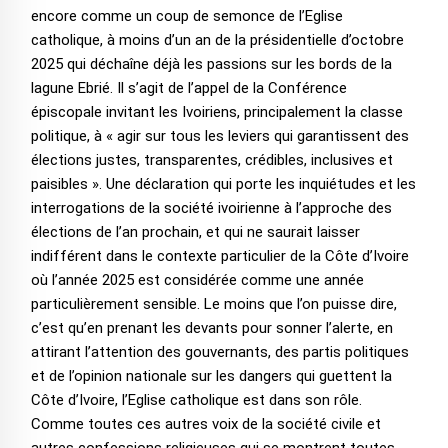
encore comme un coup de semonce de l’Eglise
catholique, à moins d’un an de la présidentielle d’octobre
2025 qui déchaîne déjà les passions sur les bords de la
lagune Ebrié. Il s’agit de l’appel de la Conférence
épiscopale invitant les Ivoiriens, principalement la classe
politique, à « agir sur tous les leviers qui garantissent des
élections justes, transparentes, crédibles, inclusives et
paisibles ». Une déclaration qui porte les inquiétudes et les
interrogations de la société ivoirienne à l’approche des
élections de l’an prochain, et qui ne saurait laisser
indifférent dans le contexte particulier de la Côte d’Ivoire
où l’année 2025 est considérée comme une année
particulièrement sensible. Le moins que l’on puisse dire,
c’est qu’en prenant les devants pour sonner l’alerte, en
attirant l’attention des gouvernants, des partis politiques
et de l’opinion nationale sur les dangers qui guettent la
Côte d’Ivoire, l’Eglise catholique est dans son rôle.
Comme toutes ces autres voix de la société civile et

•••

Scan the records above for the string "dans", then copy each line where it turns up.

indifférent dans le contexte particulier de la Côte d’Ivoire
Côte d’Ivoire, l’Eglise catholique est dans son rôle.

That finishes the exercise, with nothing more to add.